Homeless. Jobless. Boy-less.
Champagne will certainly help the cause.
“Is that the last bottle?” Delta asks, as Everly balances all three glasses in her hands and walks back into the living room.
Everly moans as she delivers the drinks. She’s wearing her hair in a messy bun and her nerd-girl glasses contribute to her low-key appearance. But tonight she isn’t acting low-key. Tonight she is dramatic and drunk.
A dangerous pairing for any twenty-two-year-old woman.
“The state of my checking account was so depressing I was like, eff it, and bought two more bottles,” she says.
“That’s what I love about you, Everly,” Delta snorts. “You’re just so damn responsible.” She takes the glass from Everly’s hand and sets it on the coffee table before screwing the cap back on a bottle of eco-friendly nail polish. She’s just painted daisies on her big toes, as if declaring herself the ultimate flower child. Her long hair and boho dress complete the look. She’s a vegan, through and through, and living in Portland, Oregon makes her lifestyle easy.

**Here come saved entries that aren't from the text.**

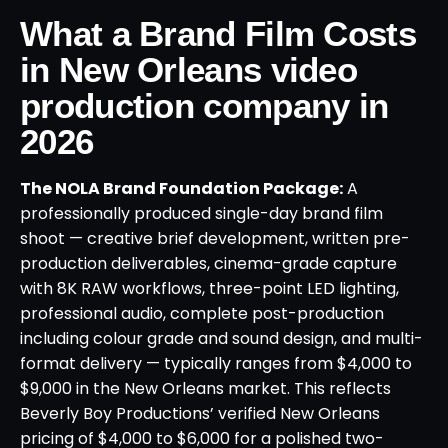
What a Brand Film Costs
in New Orleans video
production company in
2026
The NOLA Brand Foundation Package:
A
professionally produced single-day brand film
shoot — creative brief development, written pre-
production deliverables, cinema-grade capture
with 8K RAW workflows, three-point LED lighting,
professional audio, complete post-production
including colour grade and sound design, and multi-
format delivery — typically ranges from $4,000 to
$9,000 in the New Orleans market. This reflects
Beverly Boy Productions’ verified New Orleans
pricing of $4,000 to $6,000 for a polished two-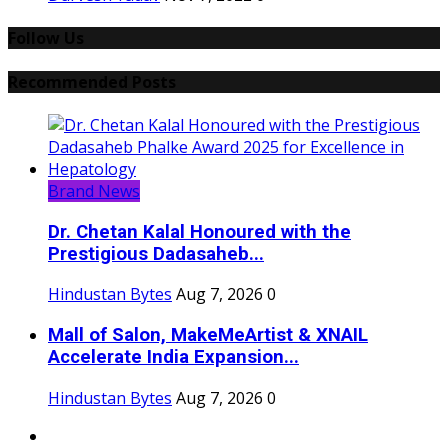
Follow Us
Recommended Posts
Brand News
Dr. Chetan Kalal Honoured with the
Prestigious Dadasaheb...
Hindustan Bytes
Aug 7, 2026
0
Mall of Salon, MakeMeArtist & XNAIL
Accelerate India Expansion...
Hindustan Bytes
Aug 7, 2026
0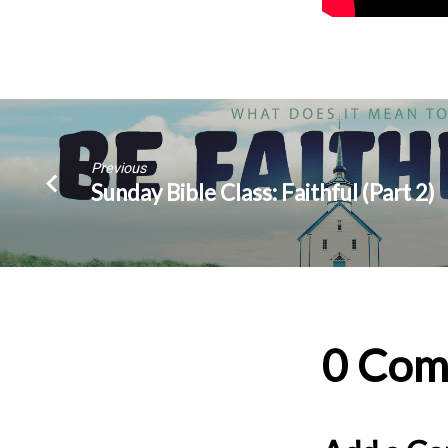
Previous
Sunday Bible Class: Faithful (Part 2)
0 Com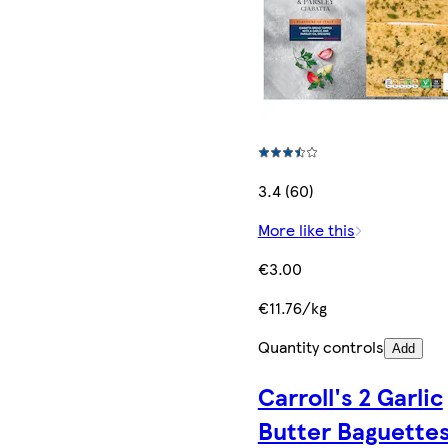
3.4 (60)
More like this
€3.00
€11.76/kg
Quantity controls
Add
Carroll's 2 Garlic
Butter Baguette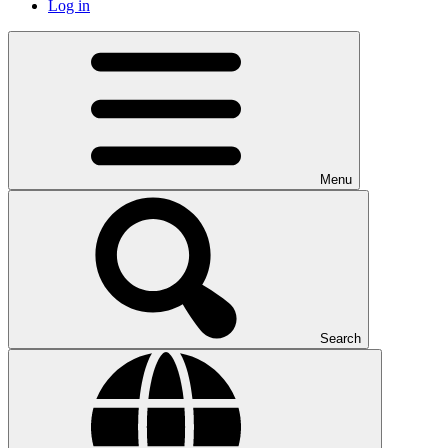
Log in
Menu
Search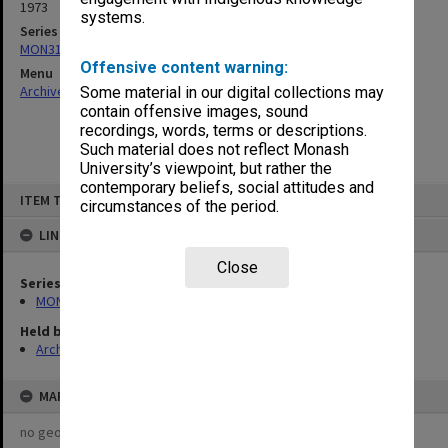
1973
systems.
Series
MON31: Copies of outward correspondence
Offensive content warning:
Menu
Archives Collections
|
Browse non-digitised items
Some material in our digital collections may
contain offensive images, sound
recordings, words, terms or descriptions.
Such material does not reflect Monash
University’s viewpoint, but rather the
contemporary beliefs, social attitudes and
Skip
ITEM TYPE: ITEM
to
circumstances of the period.
content
LINKED TO
Close
Series
MON31: Copies of outward correspondence
Held by
Archives
MAP
no geotags or polygons yet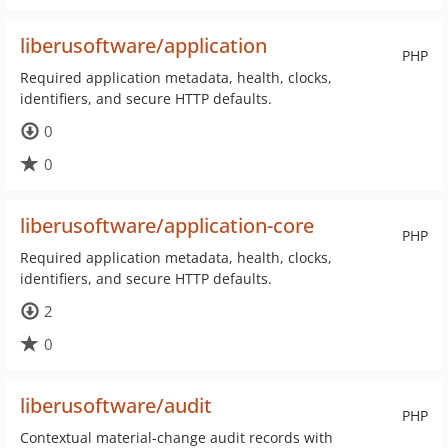
liberusoftware/application
PHP
Required application metadata, health, clocks,
identifiers, and secure HTTP defaults.
0
0
liberusoftware/application-core
PHP
Required application metadata, health, clocks,
identifiers, and secure HTTP defaults.
2
0
liberusoftware/audit
PHP
Contextual material-change audit records with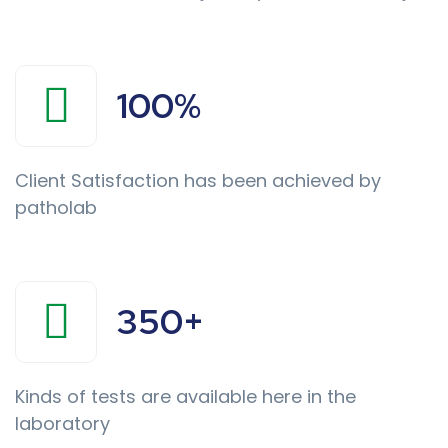
100
%
Client Satisfaction has been achieved by
patholab
350
+
Kinds of tests are available here in the
laboratory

Clinking the rims of their glasses, Everly takes a long sip. “I know, it’s hard to be such a put-together adult, but somebody has to do it.” She smirks, knowing she’s anything but put-together.
“No, but like, for reals, what are we going to do?” Amelia, who is braiding her hair, asks. She’s in ratty sweats and a tank top, but she gets a pass considering Derrick, her boyfriend of four years, just broke up with her. “I mean, all of us were legit counting on staying at Derrick’s summer house for the next three months. Now we’re going to get kicked out of here in a week. Then what?”
“Calm down. It’s all going to work out,” Everly tells her, not believing the words herself, but knowing Amelia needs the affirmation—considering she’s the one recovering from an unexpected break-up.
Everly falls onto the couch, squeezing between her two best friends. They all take drinks of the bubbly, each lamenting their own personal hell.
They aren’t exactly on top of the world. And they feel deceived. The entire universe led them to believe that if they went to college they would be grown-ups. But here they are, all three of them a week out of Oregon State College, with no job prospects, no boyfriends, and—apparently—no housing.
“This sucks,” Amelia says, her head falling on Everly’s shoulder. “Why didn’t a career counselor ever mention the fact that a Fine Arts degree wouldn’t help me? All it did was teach me that I’m more of a hobbyist in terms of creating visual masterpieces. Like, I can legit scrapbook, but that isn’t a job.”
“Um, sweetie,” Delta says, “my degree is in Hospitality. There are literally no jobs for me.”
“You can be a hotel desk clerk,” Everly suggests.
“Yeah, except I didn’t need a degree for that, and it won’t offer me health insurance or pay my student loans. It’s not realistic.”
“I know,” Everly says. “Even if I sold a story to some magazine, I’d make what—fifty bucks if I was lucky? And I can’t afford to sit here and write the next great American novel. That won’t pay any of the bills.”